## Goal of the exercise:
Select all lines in the records that include "Kámen".

## Source records:
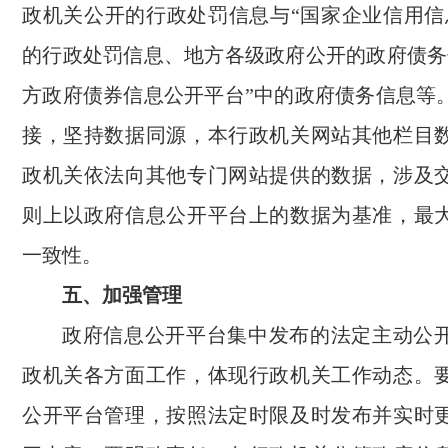
政机关公开的行政处罚信息与“国家企业信用信
的行政处罚信息、地方各级政府公开的政府债务
方政府债券信息公开平台”中的政府债务信息等
接，坚持数据同源，本行政机关网站其他栏目
政机关依法向其他专门网站提供的数据，涉及
则上以政府信息公开平台上的数据为基准，最
一致性。
五、加强管理
政府信息公开平台集中发布的法定主动公
政机关各方面工作，体现行政机关工作动态。
公开平台管理，按照法定时限及时发布并实时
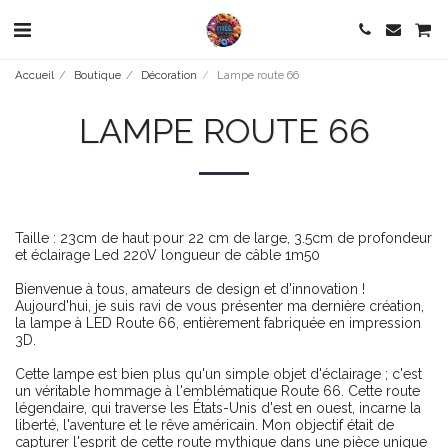
Accueil
Boutique
Décoration
Lampe route 66
LAMPE ROUTE 66
Taille : 23cm de haut pour 22 cm de large, 3.5cm de profondeur
et éclairage Led 220V longueur de câble 1m50
Bienvenue à tous, amateurs de design et d'innovation !
Aujourd'hui, je suis ravi de vous présenter ma dernière création,
la lampe à LED Route 66, entièrement fabriquée en impression
3D.
Cette lampe est bien plus qu'un simple objet d'éclairage ; c'est
un véritable hommage à l'emblématique Route 66. Cette route
légendaire, qui traverse les États-Unis d'est en ouest, incarne la
liberté, l'aventure et le rêve américain. Mon objectif était de
capturer l'esprit de cette route mythique dans une pièce unique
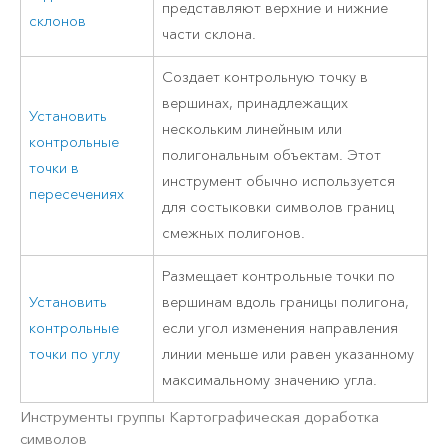
представляют верхние и нижние
склонов
части склона.
Создает контрольную точку в
вершинах, принадлежащих
Установить
нескольким линейным или
контрольные
полигональным объектам. Этот
точки в
инструмент обычно используется
пересечениях
для состыковки символов границ
смежных полигонов.
Размещает контрольные точки по
Установить
вершинам вдоль границы полигона,
контрольные
если угол изменения направления
точки по углу
линии меньше или равен указанному
максимальному значению угла.
Инструменты группы Картографическая доработка
символов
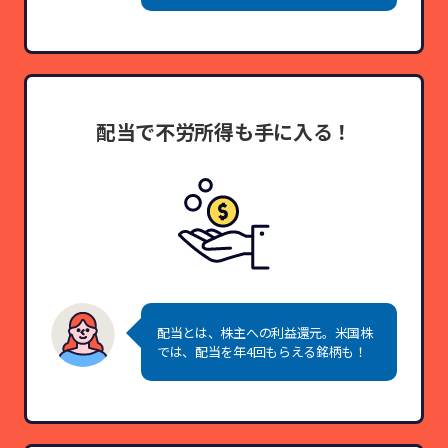
配当で不労所得も
手に入る！
配当とは、株主への利益還元。米国株
では、配当を年4回もらえる銘柄も！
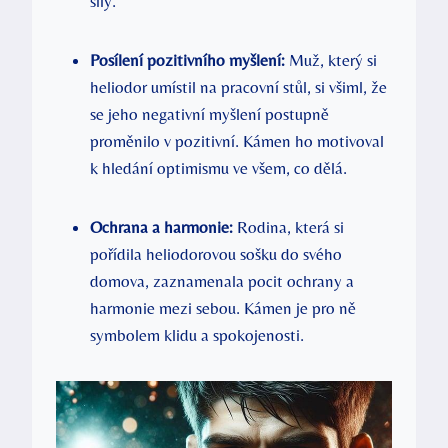
síly.
Posílení pozitivního myšlení:
Muž, který si
heliodor umístil na pracovní stůl, si všiml, že
se jeho negativní myšlení postupně
proměnilo v pozitivní. Kámen ho motivoval
k hledání optimismu ve všem, co dělá.
Ochrana a harmonie:
Rodina, která si
pořídila heliodorovou sošku do svého
domova, zaznamenala pocit ochrany a
harmonie mezi sebou. Kámen je pro ně
symbolem klidu a spokojenosti.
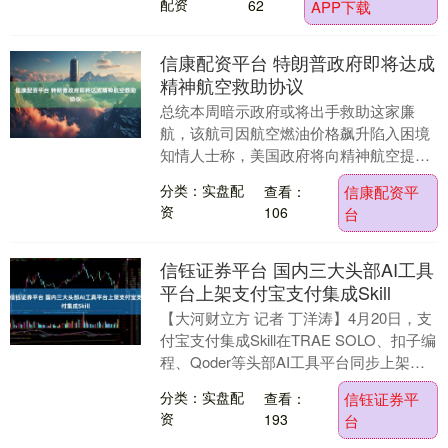
配资
62
APP下载
信康配资平台 特朗普政府即将达成
精神航空救助协议
总统本周暗示政府或将出手救助这家廉
航，该航司因航空燃油价格飙升陷入困境
知情人士称，美国政府将向精神航空提供
至多 5 亿美元贷款。 内容概要 特朗普政
分类：实盘配
查看：
信康配资平
府即将与精....
资
106
台
信钰证券平台 国内三大头部AI工具
平台上架支付宝支付集成Skill
【大河财立方 记者 丁洋涛】4月20日，支
付宝支付集成Skill在TRAE SOLO、扣子编
程、Qoder等头部AI工具平台同步上架。
记者在扣子编程体验中发现....
分类：实盘配
查看：
信钰证券平
资
193
台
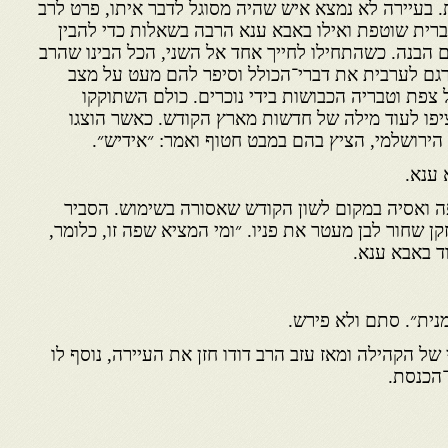
 בעיירה לא נמצא איש שהיה מסוגל לדבר איתו, פרט לרב
ברית שוטפת ואילו באבא ענא הרבה בשאלות כדי להבין
הם הבנה. כשהתחילו לחייך אחד אל השני, הכל הבינו שהרב
רגם לערבית את דברי־הכולל וסיפר להם מעט על מצב
 צפת וטבריה הכבושות בידי נוכרים. כולם השתוקקו
ציפו לעוד מילה של חדשות מארץ הקודש. כאשר הוצגו
 הירושלמי, הציץ בהם במבט חטוף ואמר: ״אידיש״.
 ענא.
ה ואסיה במקום לשון הקודש שאסורה בשימוש. הסביר
ן שחור לבן מעטר את פניו. ״ומי המציא שפה זו, כלומר,
ד באבא ענא.
ית״. סתם ולא פירש.
של הקהילה ומאז עזב הרב דודו חזן את העיירה, נוסף לו
־הכנסת.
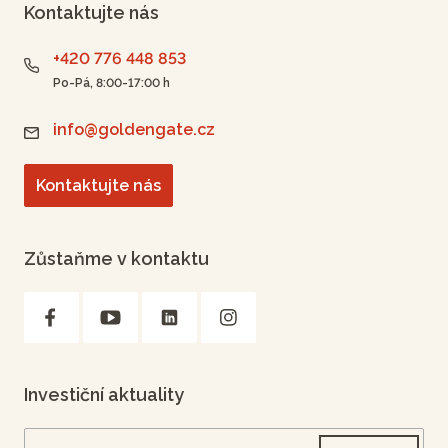
Kontaktujte nás
+420 776 448 853
Po-Pá, 8:00-17:00 h
info@goldengate.cz
Kontaktujte nás
Zůstaňme v kontaktu
Investiční aktuality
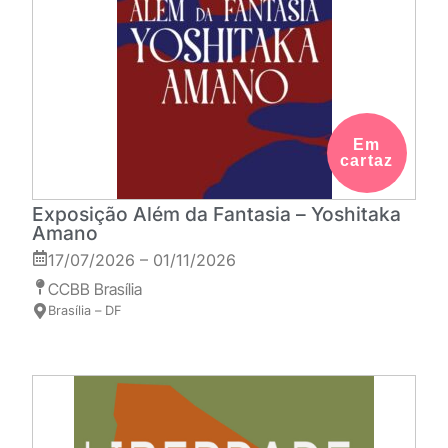
Em
cartaz
Exposição Além da Fantasia – Yoshitaka
Amano
17/07/2026 – 01/11/2026
CCBB Brasília
Brasília – DF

## Your response:
proměnilo v pozitivní. Kámen ho motivoval
harmonie mezi sebou. Kámen je pro ně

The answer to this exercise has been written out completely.